Deshalb ist es umso wichtiger, die Auswahl der Deckrüden mit viel Verantwortung und Recherche zu treffen. Ein Mischling, über dessen Vorfahren nichts bekannt ist, wäre beispielsweise ein inakzeptables Risiko. Stattdessen ist es wichtig, auch den Rüden soweit möglich genetisch zu testen und seine Gesundheit, seinen Charakter und die "Chemie" mit der Hündin voranzustellen. Das Aussehen ist dabei natürlich wichtig, aber nicht die höchste Priorität. 

Es gilt zudem, eine Balance zu finden zwischen einem ausreichenden Anteil an neuem eingekreuzten genetischen Material und dem Kromfohländeranteil der Hunde, wenn man die gewünschten rassetypischen Eigenschaften erhalten möchte. Wir achten hier bewusst darauf, klare Prioritäten zu setzen. Je mehr Zuchtkriterien man einführt, desto mehr wird der Genpool eingeschränkt und das wäre bei einem Einreuzprojekt ja wohl kontraproduktiv. Deswegen haben wir nur einige wenige unumstößliche Grundsätze für die Auswahl unserer Hunde für die Zucht. Dazu zählen ein ausgezeichneter Gesundheitszustand, Freiheit von genetischen Belastungen, die zu Erbkrankheiten führen könnten, ein ausgeglichenes Wesen und auch die praktische Größe und Figur des Kromfohrländers. Ob ein Hund nun hellbraune, dunkelbraune oder schwarze Flecken hat, spielt für uns, solange die Färbung die Gesundheit nicht beeinflusst, keine Rolle. Auch hat jeder unserer Welpen seinen ganz eigenen individuellen Charakter, auch wenn sie in ihrem Wesen noch "Kromis" bleiben. 

Eine Erhöhung der genetischen Variabilität geht einher mit einer gesteigerten Vielfalt in Aussehen und Charakter. Es wäre paradox, genetisch heterogene Hunde zu züchten, die alle identisch aussehen, und nebenbei auch noch unmöglich.
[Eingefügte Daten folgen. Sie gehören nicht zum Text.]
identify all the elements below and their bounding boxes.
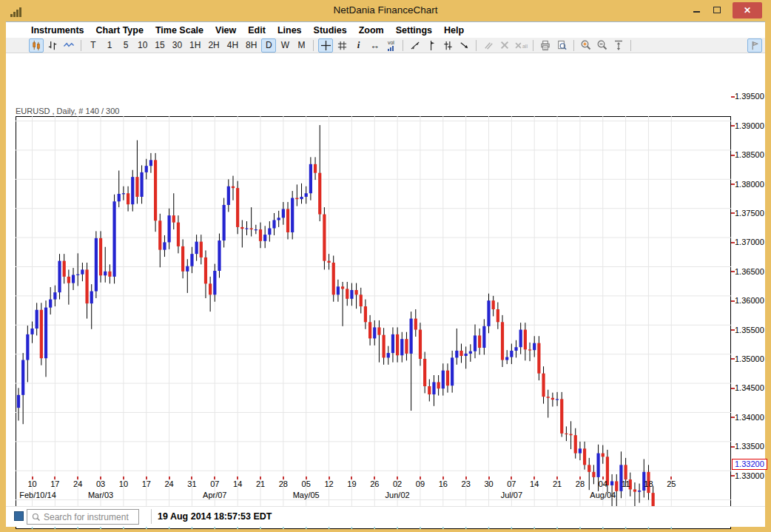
vertical-line-button[interactable] (424, 38, 439, 53)
zoom-out-button[interactable] (595, 38, 610, 53)
x-axis-label: 31 (181, 479, 203, 488)
horizontal-scroll-button[interactable]: ↔ (367, 38, 382, 53)
trendline-button[interactable] (408, 38, 422, 53)
timeframe-daily-button[interactable]: D (261, 38, 276, 53)
menu-studies[interactable]: Studies (308, 25, 353, 36)
toolbar-separator (81, 40, 81, 51)
y-axis-label: 1.37000 (735, 238, 770, 246)
candle-down (542, 374, 545, 397)
candle-down (327, 261, 330, 263)
menu-edit[interactable]: Edit (242, 25, 272, 36)
timeframe-8h-button[interactable]: 8H (243, 38, 260, 53)
candle-up (26, 334, 29, 360)
candle-up (400, 339, 403, 355)
candle-down (236, 188, 239, 227)
candle-up (118, 194, 121, 201)
candle-up (442, 371, 445, 388)
y-axis-label: 1.33500 (735, 442, 770, 451)
delete-all-lines-button[interactable]: all (514, 38, 528, 53)
candlestick-plot[interactable] (16, 116, 731, 529)
timeframe-2h-button[interactable]: 2H (205, 38, 222, 53)
y-axis-label: 1.34000 (735, 413, 770, 422)
candle-down (592, 472, 595, 477)
info-button[interactable]: i (351, 38, 366, 53)
menu-lines[interactable]: Lines (272, 25, 308, 36)
candle-up (122, 193, 125, 194)
timeframe-monthly-button[interactable]: M (294, 38, 309, 53)
status-bar: 19 Aug 2014 18:57:53 EDT (6, 506, 765, 527)
line-chart-button[interactable] (61, 38, 76, 53)
timeframe-weekly-button[interactable]: W (277, 38, 292, 53)
search-box[interactable] (27, 509, 139, 525)
channel-button[interactable] (440, 38, 455, 53)
ray-arrow-icon (459, 40, 470, 51)
menu-help[interactable]: Help (438, 25, 470, 36)
menu-view[interactable]: View (209, 25, 242, 36)
y-axis-tick (731, 358, 735, 360)
candle-up (30, 329, 33, 334)
candle-up (53, 292, 56, 299)
fit-vertical-button[interactable] (611, 38, 626, 53)
toolbar-separator (403, 40, 403, 51)
y-axis-tick (731, 155, 735, 156)
timeframe-10m-button[interactable]: 10 (135, 38, 150, 53)
pin-panel-button[interactable] (747, 38, 762, 53)
candle-up (514, 347, 517, 351)
candle-up (72, 275, 75, 283)
toolbar-separator (476, 40, 477, 51)
y-axis-tick (731, 183, 735, 185)
candle-down (478, 335, 481, 348)
candle-down (396, 334, 399, 355)
x-axis-label: 10 (112, 479, 135, 488)
candle-up (190, 254, 193, 266)
candle-down (314, 164, 317, 173)
menu-instruments[interactable]: Instruments (25, 25, 90, 36)
y-axis-label: 1.39000 (735, 121, 770, 130)
printer-icon (539, 40, 551, 51)
y-axis-label: 1.35500 (735, 326, 770, 334)
timeframe-15m-button[interactable]: 15 (152, 38, 167, 53)
edit-lines-button[interactable] (481, 38, 496, 53)
candle-up (373, 327, 376, 338)
zoom-in-button[interactable] (579, 38, 593, 53)
timeframe-4h-button[interactable]: 4H (224, 38, 241, 53)
candle-up (81, 269, 84, 274)
timeframe-tick-button[interactable]: T (86, 38, 101, 53)
candle-up (465, 354, 468, 356)
print-button[interactable] (538, 38, 553, 53)
x-axis-label: 19 (340, 479, 363, 488)
toolbar-separator (630, 40, 631, 51)
timeframe-1h-button[interactable]: 1H (186, 38, 203, 53)
search-input[interactable] (44, 512, 131, 522)
y-axis-tick (731, 446, 735, 448)
close-button[interactable]: ✕ (733, 2, 762, 18)
candle-down (250, 228, 253, 229)
minimize-button[interactable] (687, 0, 706, 19)
candle-down (528, 349, 531, 350)
candlestick-chart-button[interactable] (29, 38, 44, 53)
menu-chart-type[interactable]: Chart Type (90, 25, 149, 36)
menu-time-scale[interactable]: Time Scale (149, 25, 209, 36)
fit-vertical-icon (613, 39, 624, 51)
candle-up (140, 172, 143, 197)
delete-line-button[interactable] (497, 38, 512, 53)
timeframe-1m-button[interactable]: 1 (102, 38, 117, 53)
menu-settings[interactable]: Settings (390, 25, 438, 36)
ray-button[interactable] (457, 38, 471, 53)
candle-up (519, 330, 522, 348)
maximize-button[interactable] (707, 0, 727, 19)
title-bar[interactable]: NetDania FinanceChart ✕ (0, 0, 771, 21)
candle-down (602, 454, 605, 457)
grid-button[interactable] (334, 38, 349, 53)
ohlc-bars-button[interactable] (45, 38, 60, 53)
candle-up (17, 395, 20, 408)
candle-down (240, 227, 243, 229)
candle-down (341, 286, 344, 289)
timeframe-5m-button[interactable]: 5 (118, 38, 133, 53)
y-axis-tick (731, 417, 735, 418)
crosshair-button[interactable] (318, 38, 333, 53)
print-preview-button[interactable] (554, 38, 569, 53)
timeframe-30m-button[interactable]: 30 (169, 38, 185, 53)
menu-zoom[interactable]: Zoom (353, 25, 390, 36)
volume-button[interactable]: vol (383, 38, 398, 53)
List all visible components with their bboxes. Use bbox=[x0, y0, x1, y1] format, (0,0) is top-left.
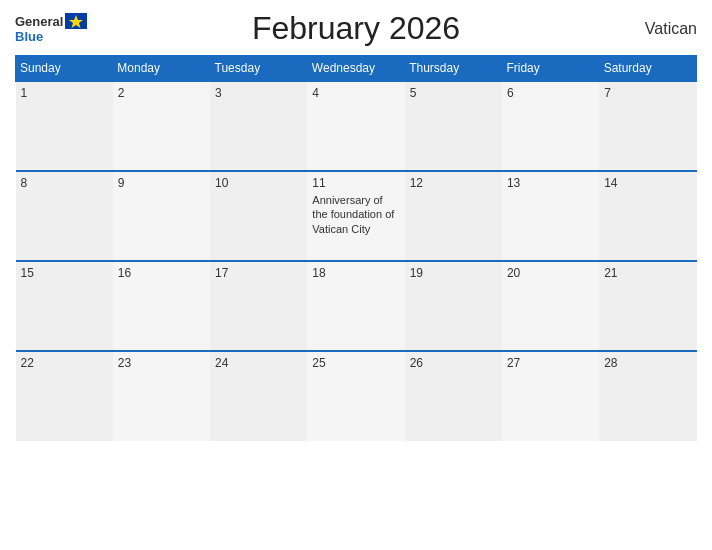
calendar-container: General Blue February 2026 Vatican Sunda… bbox=[0, 0, 712, 550]
day-cell-16: 16 bbox=[113, 261, 210, 351]
week-row-3: 15161718192021 bbox=[16, 261, 697, 351]
day-number-15: 15 bbox=[21, 266, 108, 280]
day-number-17: 17 bbox=[215, 266, 302, 280]
logo-blue-text: Blue bbox=[15, 29, 43, 44]
day-number-19: 19 bbox=[410, 266, 497, 280]
day-number-27: 27 bbox=[507, 356, 594, 370]
week-row-2: 891011Anniversary of the foundation of V… bbox=[16, 171, 697, 261]
day-cell-7: 7 bbox=[599, 81, 696, 171]
day-number-2: 2 bbox=[118, 86, 205, 100]
logo: General Blue bbox=[15, 13, 95, 44]
header-sunday: Sunday bbox=[16, 56, 113, 82]
header-saturday: Saturday bbox=[599, 56, 696, 82]
week-row-4: 22232425262728 bbox=[16, 351, 697, 441]
header-wednesday: Wednesday bbox=[307, 56, 404, 82]
day-cell-18: 18 bbox=[307, 261, 404, 351]
day-cell-25: 25 bbox=[307, 351, 404, 441]
day-cell-22: 22 bbox=[16, 351, 113, 441]
day-cell-2: 2 bbox=[113, 81, 210, 171]
day-number-9: 9 bbox=[118, 176, 205, 190]
day-number-4: 4 bbox=[312, 86, 399, 100]
day-number-21: 21 bbox=[604, 266, 691, 280]
day-cell-4: 4 bbox=[307, 81, 404, 171]
header-friday: Friday bbox=[502, 56, 599, 82]
day-number-18: 18 bbox=[312, 266, 399, 280]
day-number-8: 8 bbox=[21, 176, 108, 190]
day-number-25: 25 bbox=[312, 356, 399, 370]
header-monday: Monday bbox=[113, 56, 210, 82]
day-cell-23: 23 bbox=[113, 351, 210, 441]
day-cell-19: 19 bbox=[405, 261, 502, 351]
day-cell-1: 1 bbox=[16, 81, 113, 171]
day-cell-20: 20 bbox=[502, 261, 599, 351]
day-number-28: 28 bbox=[604, 356, 691, 370]
day-number-12: 12 bbox=[410, 176, 497, 190]
day-number-22: 22 bbox=[21, 356, 108, 370]
day-cell-15: 15 bbox=[16, 261, 113, 351]
day-number-3: 3 bbox=[215, 86, 302, 100]
day-cell-3: 3 bbox=[210, 81, 307, 171]
country-name: Vatican bbox=[617, 20, 697, 38]
day-number-26: 26 bbox=[410, 356, 497, 370]
day-cell-5: 5 bbox=[405, 81, 502, 171]
day-number-14: 14 bbox=[604, 176, 691, 190]
day-cell-27: 27 bbox=[502, 351, 599, 441]
day-number-24: 24 bbox=[215, 356, 302, 370]
day-cell-11: 11Anniversary of the foundation of Vatic… bbox=[307, 171, 404, 261]
day-cell-8: 8 bbox=[16, 171, 113, 261]
day-number-10: 10 bbox=[215, 176, 302, 190]
day-number-16: 16 bbox=[118, 266, 205, 280]
day-cell-17: 17 bbox=[210, 261, 307, 351]
day-cell-14: 14 bbox=[599, 171, 696, 261]
week-row-1: 1234567 bbox=[16, 81, 697, 171]
day-cell-12: 12 bbox=[405, 171, 502, 261]
day-cell-28: 28 bbox=[599, 351, 696, 441]
day-cell-26: 26 bbox=[405, 351, 502, 441]
day-cell-6: 6 bbox=[502, 81, 599, 171]
logo-general-text: General bbox=[15, 14, 63, 29]
calendar-grid: Sunday Monday Tuesday Wednesday Thursday… bbox=[15, 55, 697, 441]
day-cell-9: 9 bbox=[113, 171, 210, 261]
flag-icon bbox=[65, 13, 87, 29]
day-number-7: 7 bbox=[604, 86, 691, 100]
day-number-23: 23 bbox=[118, 356, 205, 370]
day-number-20: 20 bbox=[507, 266, 594, 280]
header-thursday: Thursday bbox=[405, 56, 502, 82]
day-number-13: 13 bbox=[507, 176, 594, 190]
header-tuesday: Tuesday bbox=[210, 56, 307, 82]
day-cell-13: 13 bbox=[502, 171, 599, 261]
day-cell-21: 21 bbox=[599, 261, 696, 351]
day-number-5: 5 bbox=[410, 86, 497, 100]
event-11: Anniversary of the foundation of Vatican… bbox=[312, 193, 399, 236]
calendar-header: General Blue February 2026 Vatican bbox=[15, 10, 697, 47]
weekday-header-row: Sunday Monday Tuesday Wednesday Thursday… bbox=[16, 56, 697, 82]
day-cell-24: 24 bbox=[210, 351, 307, 441]
day-number-6: 6 bbox=[507, 86, 594, 100]
calendar-title: February 2026 bbox=[95, 10, 617, 47]
day-cell-10: 10 bbox=[210, 171, 307, 261]
day-number-1: 1 bbox=[21, 86, 108, 100]
day-number-11: 11 bbox=[312, 176, 399, 190]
Denn man kann nicht gezielt die Vielfalt nur einiger Gene erhöhen. Und selbst wenn, wäre es verantwortungslos, aufgrund relativ willkürlich festgelegter Kriterien beim Äußeren von Hunden deren Gesundheit aufs Spiel zu setzen. 

Deswegen sind wir stolz auf die Vielfalt und Individualität in unserer Zuchtlinie, denn sie ist ein sichtbares Zeichen für die Gesundheit unserer Hunde. Jeder einzelne unserer Welpen führt seiner Familie vor Augen, warum das Einkreuzen sinnvoll ist und wie wertvoll die Genvielfalt für ein gesundes und zufriedenes Hundeleben ist.